Expanding the comment of Donu Arapura, let $X$ be a variety and $Y\subset X$ a subvariety. Then, you have a short exact sequence of sheaves $$ 0\to\mathcal I_Y\to\mathcal O_X\to\mathcal O_X/\mathcal I_Y\to 0, $$ where $\mathcal I_Y$ is the ideal sheaf of $Y$. By definition, $\mathcal O_X/\mathcal I_Y=\mathcal O_Y$ is the structure sheaf of $Y$.

If $\mathcal F$ is any invertible sheaf, then tensoring by $\mathcal F$ leaves the sequence exact, so that you have a short exact sequence $$ 0\to\mathcal I_Y\otimes\mathcal F\to\mathcal F\to\mathcal O_Y\otimes\mathcal F\to 0 $$ and $\mathcal O_Y\otimes\mathcal F$ is just the restriction of $\mathcal F$ to $Y$.

Now, suppose that your $Y=D$ is a (Cartier) divisor, and $\mathcal F=\mathcal O_X(D)$ is its associated (invertible) sheaf of sections (meromorphic functions with poles allowed along $D$). In this case, $\mathcal I_D=\mathcal O_X(-D)$ and the above-mentioned short exact sequence becomes $$ 0\to\mathcal O_X\to\mathcal O_X(D)\to\mathcal O_D(D)\to 0, $$ and $\mathcal O_D(D)$ is nothing but the restriction $\mathcal O_X(D)\otimes\mathcal O_D$ of the invertible sheaf $\mathcal O_X(D)$ to the hypersurface $D$.

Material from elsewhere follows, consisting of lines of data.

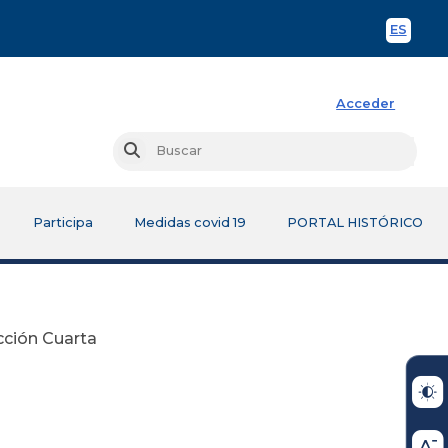
ES
Spani
Acceder
Busc
Buscar
Participa
Medidas covid 19
PORTAL HISTÓRICO
cción Cuarta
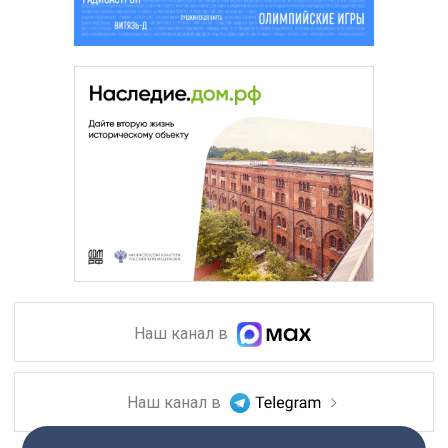
Наш канал в
Наш канал в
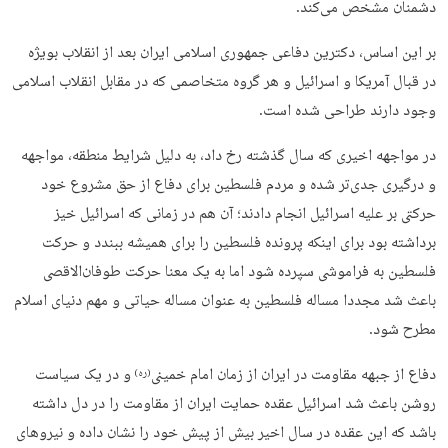
دشمنان مشخص می‌کند.
بر این اساس، دکترین دفاعی جمهوری اسلامی ایران بعد از انقلاب بویژه
در قبال آمریکا و اسرائیل و هر گروه متخاصمی که در مقابل انقلاب اسلامی
وجود دارند طراحی شده است.
در مواجهه اخیری که سال گذشته رخ داد، به دلیل شرایط منطقه، مواجهه
و درگیری جدی‌تر شده و مردم فلسطین برای دفاع از حق مشروع خود
حرکتی بر علیه اسرائیل انجام دادند؛ آن هم در زمانی که اسرائیل خیز
برداشته بود برای اینکه پرونده فلسطین را برای همیشه ببندد و حرکت
فلسطین به فراموشی سپرده شود اما به یک معنا حرکت طوفان‌الاقصی
باعث شد مجددا مساله فلسطین به عنوان مساله حیاتی و مهم دنیای اسلام
مطرح شود.‌
دفاع از جبهه مقاومت در ایران از زمان امام خمینی
و در یک سیاست
(ره)
روشن باعث شد اسرائیل عقده حمایت ایران از مقاومت را در دل داشته
باشد که این عقده در سال‌ اخیر بیش از پیش خود را نشان داده و نیروهای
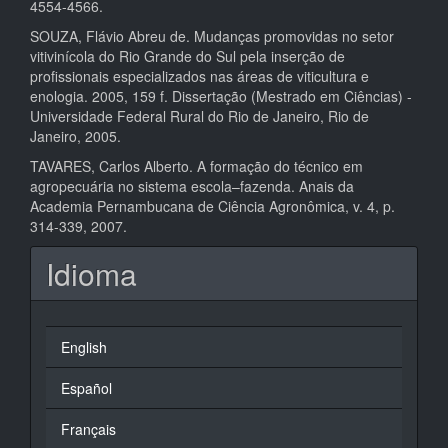
4554-4566.
SOUZA, Flávio Abreu de. Mudanças promovidas no setor
vitivinícola do Rio Grande do Sul pela inserção de
profissionais especializados nas áreas de viticultura e
enologia. 2005, 159 f. Dissertação (Mestrado em Ciências) -
Universidade Federal Rural do Rio de Janeiro, Rio de
Janeiro, 2005.
TAVARES, Carlos Alberto. A formação do técnico em
agropecuária no sistema escola–fazenda. Anais da
Academia Pernambucana de Ciência Agronômica, v. 4, p.
314-339, 2007.
Idioma
English
Español
Français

You can argue dually for $\mathcal O_D(-D)$, which is thus just the restriction to $D$ of the invertible sheaf $\mathcal O_X(-D)$.

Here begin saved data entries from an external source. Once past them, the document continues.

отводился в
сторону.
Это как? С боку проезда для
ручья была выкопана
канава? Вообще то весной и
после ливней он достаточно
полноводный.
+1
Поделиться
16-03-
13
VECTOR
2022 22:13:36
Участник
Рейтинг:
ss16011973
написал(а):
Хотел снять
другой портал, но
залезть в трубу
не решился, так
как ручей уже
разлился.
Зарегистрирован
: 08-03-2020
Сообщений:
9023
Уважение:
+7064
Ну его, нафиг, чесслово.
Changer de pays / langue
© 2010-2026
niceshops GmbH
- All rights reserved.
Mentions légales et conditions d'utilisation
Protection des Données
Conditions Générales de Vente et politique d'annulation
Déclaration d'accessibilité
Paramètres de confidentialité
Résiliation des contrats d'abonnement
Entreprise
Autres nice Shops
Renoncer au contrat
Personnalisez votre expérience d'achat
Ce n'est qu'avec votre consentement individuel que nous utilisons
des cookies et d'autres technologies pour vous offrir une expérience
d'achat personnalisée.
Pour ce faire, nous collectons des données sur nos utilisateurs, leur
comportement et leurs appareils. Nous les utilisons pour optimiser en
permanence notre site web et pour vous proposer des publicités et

So your "second map", is just the restriction map.

For your last question, an heuristic explanation is the following: blow-up a smooth point on a surface to obtain a new surface $\widetilde X$, and call the exceptional divisor $E$. Then $\mathcal O_{\widetilde X}(-E)$ restricted to $E$, which is precisely $\mathcal O_E(-E)$, can be easily shown to be isomorphic to the (anti)tautological line bundle $\mathcal O(1)$ over $\mathbb P^1\simeq E$ (you can find that on every introductory book in algebraic geometry). Now, you are blowing up a singular point which is an isolated quotient singularity of order three, thus in some sense you are "counting three times" your point, so that $\mathcal O_E(-E)$ now becomes isomorphic to $\mathcal O(3)$.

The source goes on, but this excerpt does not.